それでも収穫はあった。高倉監督は東京オリンピック・スウェーデン女子代表戦を挙げ、「勢いのあるチームに対して、日本らしいサッカーはできた。最後まで勇気をもって戦ってくれた。わたしが考えてきた日本の技術、戦術理解、献身性、アジリティーなど、丁寧にパスをつないでいく、相手を壊すのではなく、自分たちがサッカーを作っていくところでは良いチャレンジができた。すべてを否定するのではなく積み上げてきたものを信じて、しっかり立ち上がって、前に進んでいくことが大事」と語った。
また課題について、ペナルティエリア内での仕事。つまりFWでは決めきる力。そしてDF、GKでは打たせない。やらせない力。この2つを養うことだ。
これらを実現するためにも、WEリーグの役割は大きくなる。
「ネガティブなことではなく、次にバトンを渡す感じ」と高倉監督。今後については「まったく白紙」と語っている。思うような結果には届かなかったが、時折、見せる笑顔からはやりきった充足感と重責を離れる安堵感があった。

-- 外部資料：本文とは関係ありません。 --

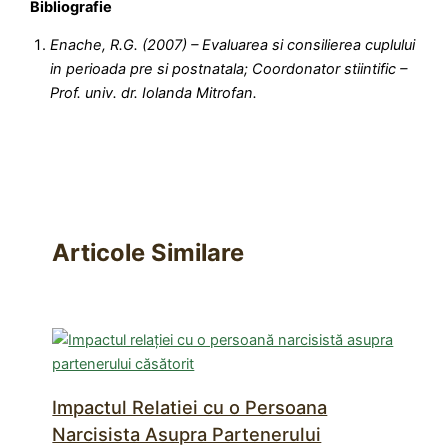
Bibliografie
Enache, R.G. (2007) – Evaluarea si consilierea cuplului
in perioada pre si postnatala; Coordonator stiintific –
Prof. univ. dr. Iolanda Mitrofan.
Articole Similare
Impactul Relatiei cu o Persoana
Narcisista Asupra Partenerului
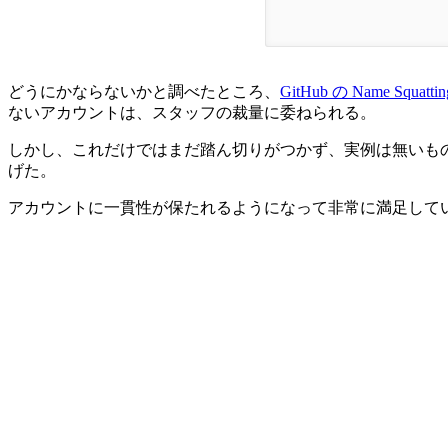
どうにかならないかと調べたところ、
GitHub の Name Squatting
ないアカウントは、スタッフの裁量に委ねられる。
しかし、これだけではまだ踏ん切りがつかず、実例は無いも
げた。
アカウントに一貫性が保たれるようになって非常に満足して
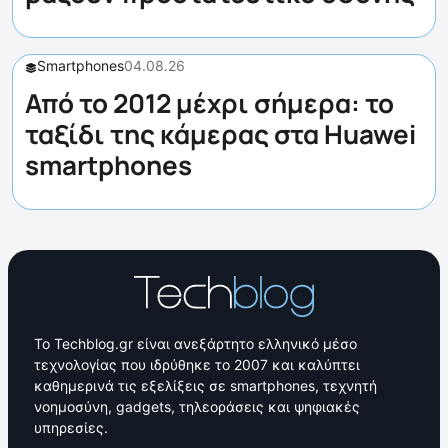
Smartphones
04.08.26
Από το 2012 μέχρι σήμερα: το
ταξίδι της κάμερας στα Huawei
smartphones
Το Techblog.gr είναι ανεξάρτητο ελληνικό μέσο
τεχνολογίας που ιδρύθηκε το 2007 και καλύπτει
καθημερινά τις εξελίξεις σε smartphones, τεχνητή
νοημοσύνη, gadgets, τηλεοράσεις και ψηφιακές
υπηρεσίες.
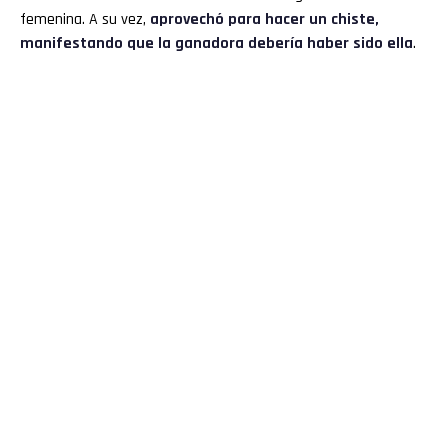
femenina. A su vez,
aprovechó para hacer un chiste,
manifestando que la ganadora debería haber sido ella
.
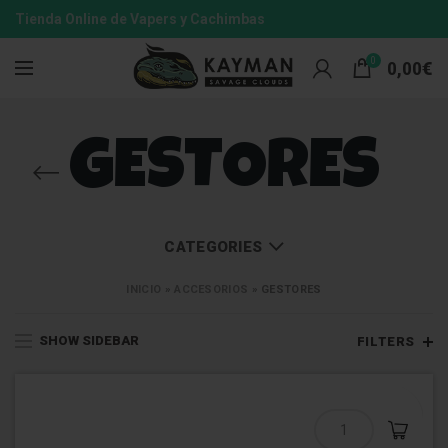
Tienda Online de Vapers y Cachimbas
0
0,00
€
GESTORES
CATEGORIES
INICIO
»
ACCESORIOS
»
GESTORES
SHOW SIDEBAR
FILTERS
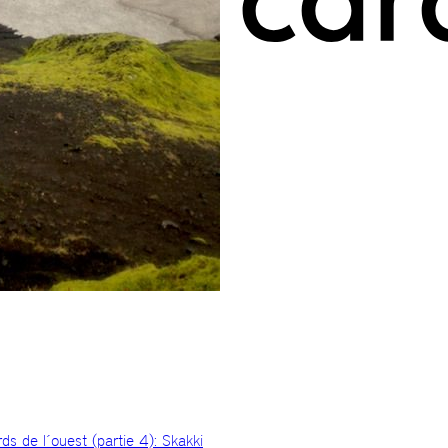
s de l´ouest (partie 4): Skakki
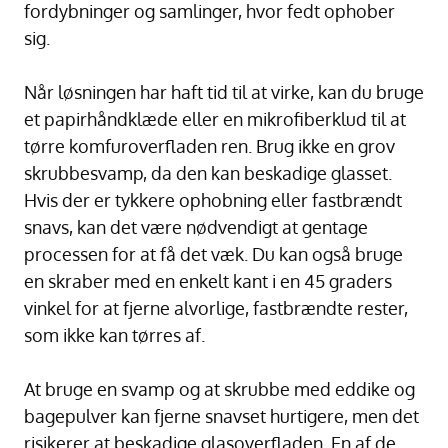
fordybninger og samlinger, hvor fedt ophober
sig.
Når løsningen har haft tid til at virke, kan du bruge
et papirhåndklæde eller en mikrofiberklud til at
tørre komfuroverfladen ren. Brug ikke en grov
skrubbesvamp, da den kan beskadige glasset.
Hvis der er tykkere ophobning eller fastbrændt
snavs, kan det være nødvendigt at gentage
processen for at få det væk. Du kan også bruge
en skraber med en enkelt kant i en 45 graders
vinkel for at fjerne alvorlige, fastbrændte rester,
som ikke kan tørres af.
At bruge en svamp og at skrubbe med eddike og
bagepulver kan fjerne snavset hurtigere, men det
risikerer at beskadige glasoverfladen. En af de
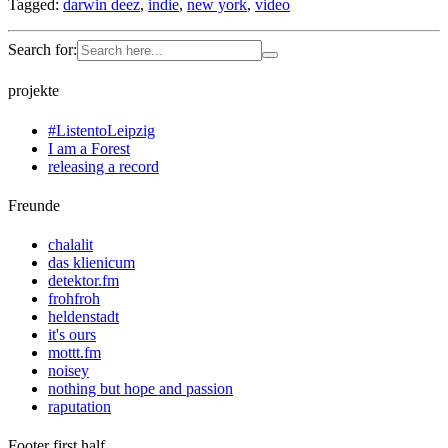
Tagged:
darwin deez
,
indie
,
new york
,
video
Search for:
projekte
#ListentoLeipzig
I am a Forest
releasing a record
Freunde
chalalit
das klienicum
detektor.fm
frohfroh
heldenstadt
it's ours
mottt.fm
noisey
nothing but hope and passion
raputation
Footer first half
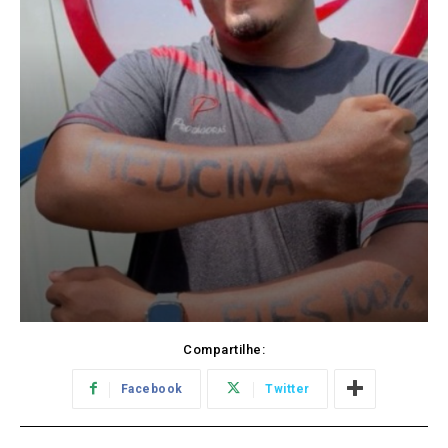
Compartilhe:
Facebook
Twitter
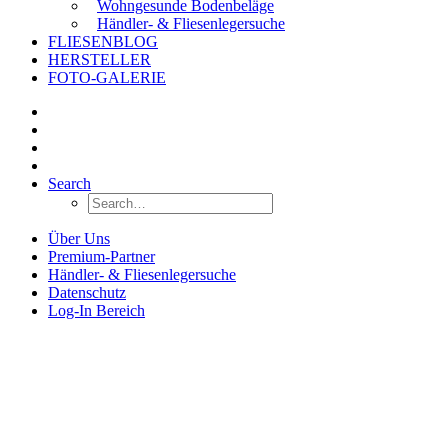
Wohngesunde Bodenbeläge
Händler- & Fliesenlegersuche
FLIESENBLOG
HERSTELLER
FOTO-GALERIE
Search
Über Uns
Premium-Partner
Händler- & Fliesenlegersuche
Datenschutz
Log-In Bereich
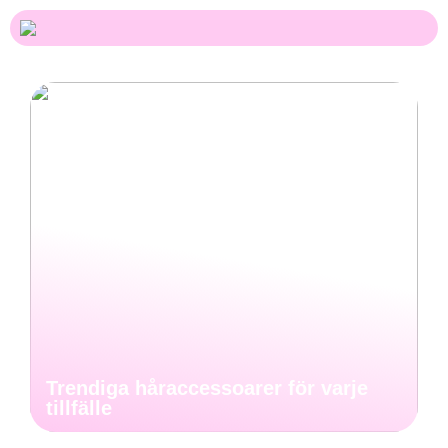
Trendiga håraccessoarer för varje
tillfälle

この会見で気になることがあった。退任会見が始まる前、日本サッカー協会・今井純子女子委員長、手塚貴子女子副委員長がオンライン会見に登壇したが、発言は高倉監督をねぎらう言葉のみ。これまでの検証や次期監督についてはまったく触れられず、さらに質疑にも応じず、6分間で終了したこと。新監督就任のタイミングで語るつもりだろうが…とても残念だった。